I got most of them, replaced the old ones that were full above the sink and on the light. I boiled water and put it down both drains.
Now this was driving me nuts. Where could they be coming from. As I thought about this looking at my ceiling in bed ans noticed a maggot on my ceiling! Smush. I looked around and saw 3 more on my walls. Now I am grossed out. This has gone beyond an annoyance. Have I gotten more filthy than I allowed myself to believe. I smell for a dead mouse my furry children might have left. You can usually smell those. No, no smells out of the ordinary.
Maybe food got some where at night. I will have to do a more intense cleaning. tomorrow.
Next morning I woke. By the time of my stroll I had cleaned my kitchen spotless. every piece of food from the fridge that was even going to turn soon got thrown out. There. Now there is no food that could attract them. This should do it. After my walk I was horrified to see a clean kitchen with hundreds of flies. Got more filmstrips from the hardware store, I am now telling them I live on a farm and have horses. I get 5 packages this time.
I repeat the killing spree and hope this was just fies laying in wait from something I already got rid of and this was it. As I go to sleep that night I see more maggots. Squish squish squish. I will clean my dinning room tomorrow.

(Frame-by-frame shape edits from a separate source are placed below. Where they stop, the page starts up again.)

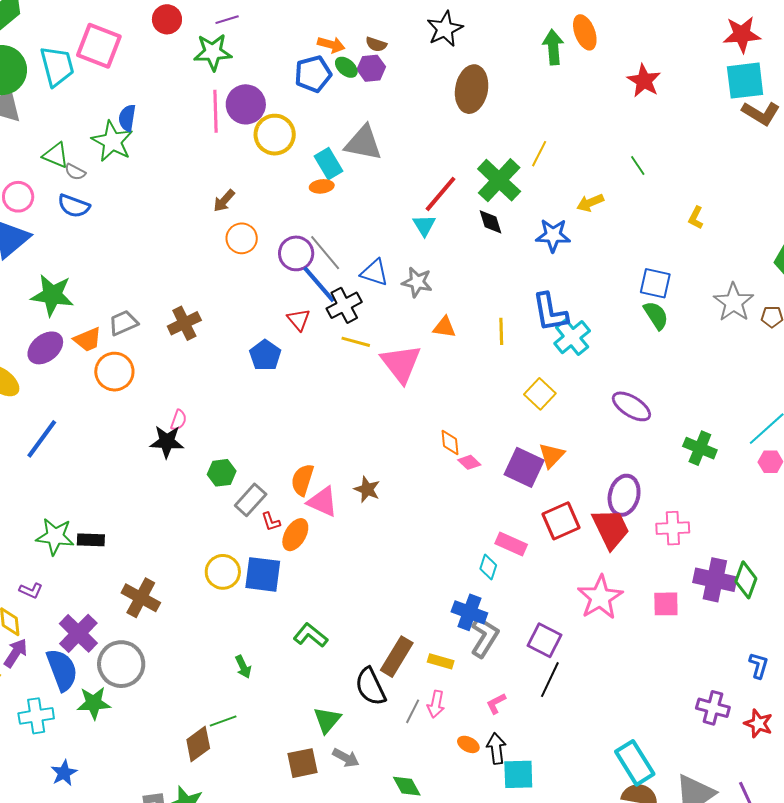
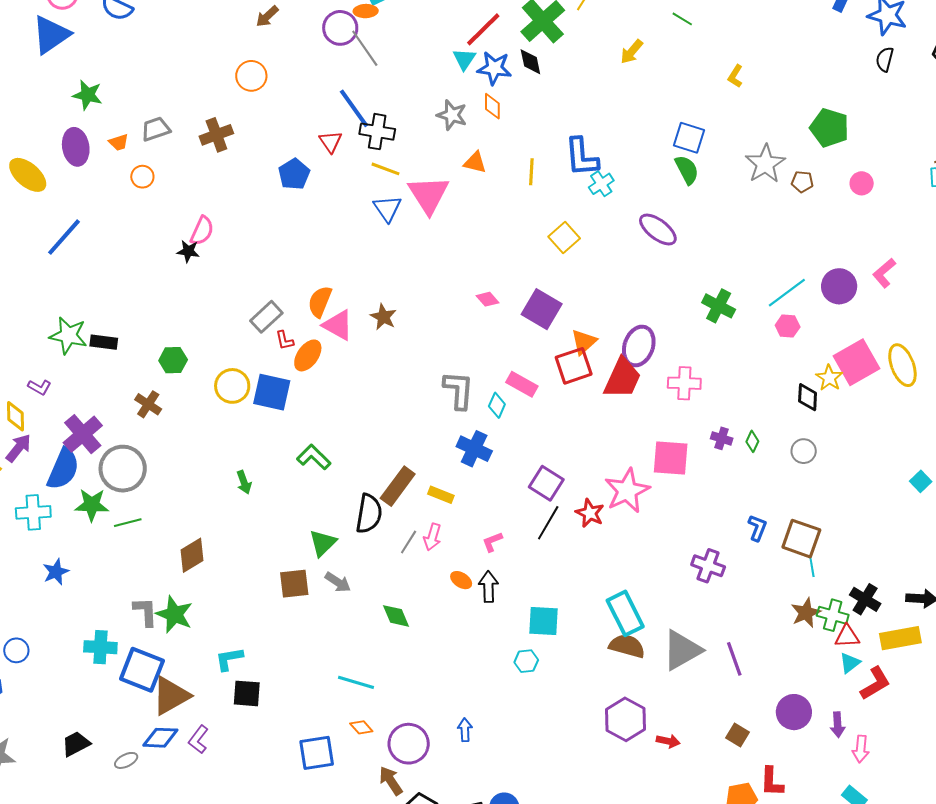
green line: (638, 166) -> (682, 19), turned -30
yellow arrow: (590, 203) -> (632, 52), turned -32
blue star: (553, 235) -> (494, 68), moved
orange circle: (242, 238) -> (251, 76), moved
purple circle: (296, 253) -> (340, 28), moved
gray line: (325, 253) -> (365, 48), moved
blue triangle: (374, 272) -> (387, 208), moved, turned 32
green star: (52, 295) -> (88, 95), size x0.7
black cross: (344, 305) -> (377, 132), turned 32
cyan cross: (572, 337) -> (601, 184), size x0.7
orange trapezoid: (88, 340) -> (119, 142), size x0.7
purple ellipse: (45, 348) -> (76, 147), turned -66
orange circle: (114, 372) -> (142, 177), size x0.6
purple ellipse: (631, 406) -> (658, 230), moved
pink semicircle: (179, 420) -> (202, 231), size x1.4
black star: (167, 442) -> (188, 251), size x0.7
orange diamond: (450, 443) -> (492, 106), moved
orange triangle: (552, 455) -> (584, 342), moved
green hexagon: (222, 473) -> (173, 360), moved
red trapezoid: (611, 529) -> (622, 378), turned 45
purple cross: (715, 580) -> (722, 438), size x0.5
green diamond: (746, 580) -> (752, 441), size x0.6
pink star: (600, 597) -> (627, 491), moved
brown cross: (141, 598) -> (148, 404), size x0.7
pink square: (666, 604) -> (671, 458), size x1.4
gray L-shape: (485, 637) -> (459, 390), moved, turned -33
blue semicircle: (62, 670) -> (63, 469), turned 39
black semicircle: (371, 687) -> (369, 514), turned -150
green line: (223, 721) -> (128, 523), moved
red star: (758, 724) -> (590, 513), moved
cyan square: (518, 774) -> (544, 621), moved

As they say on the shampoo bottle, rinse and repeat. I cleaned the dinning room spotless, with the same result after my evening stroll. Tomorrow the living room.
Squish squish squish.
Waking I decided that is it! I tackle my papers of important days. I get every dust bunny. It is spotless, even polished. My mother would be proud!
Evening stroll time. I open the door with caution and there they are gain. AHHHHHHH!
I repeat... I have enough strips for a few more days of this before I have to go back and talk about my horse Sol and Luna. Squish squish squish.
I wake up and tackle the bathroom and frog room. Now all but one room is spotless. The house looks almost as clean as when I moved in.
Evening stroll time. I close my eyes as I walk in. I sigh as I open them. Yup, they are back. I have now killed about a thousand of them. This is not possible. There is only one room left. The room I have been squishing the maggots in, it must be there. Something Luna or Sol killed. Squish squish squish. I will deal with this tomorrow.
I woke up and got right to it. I must say my room is the messiest. it is the only place no-one but me sees. It has not seen a broom in a long time. I clean and clean. I was the walls. I finally go on my nightly walk. And come back to the same. I don't get this. I will have to call a bug person. At least my house is clean enough to have them in.
Squish squish squish. The only thing I haven't done is move my bed. I did sweep the broom under, as the bed is very heavy for me. It used to not be as heavy for me, but I am older now. Tomorrow I will take the bed apart,that must be were what ever the cats killed is.
The next morning after breakfast I get to work striping the bed and inspecting and vacuuming the mattress as I move everything. Just in case, as disgusting as the thought is something crawled up and died in my mattresses. Nothing in the mattresses and box spring. It must be in the far corner under the bed.
As I move the box spring off the frame and place it along side the mattress I am taken aback. I gasp. I bump into someone as I step back.
"How else was I going to get you to clean this mess?"
I turn around to see my mother.
"I would have no daughter of mine be found in a messy house!"
I look back under the bed and see myself with maggots coming our of my nose and mouth. "How did I die?"
" It doesn't matter, you are dead and your house is clean and your daughter need not be embarrassed. That is all that matters." My mother said. "Do you want to stick around for the funeral or leave now?"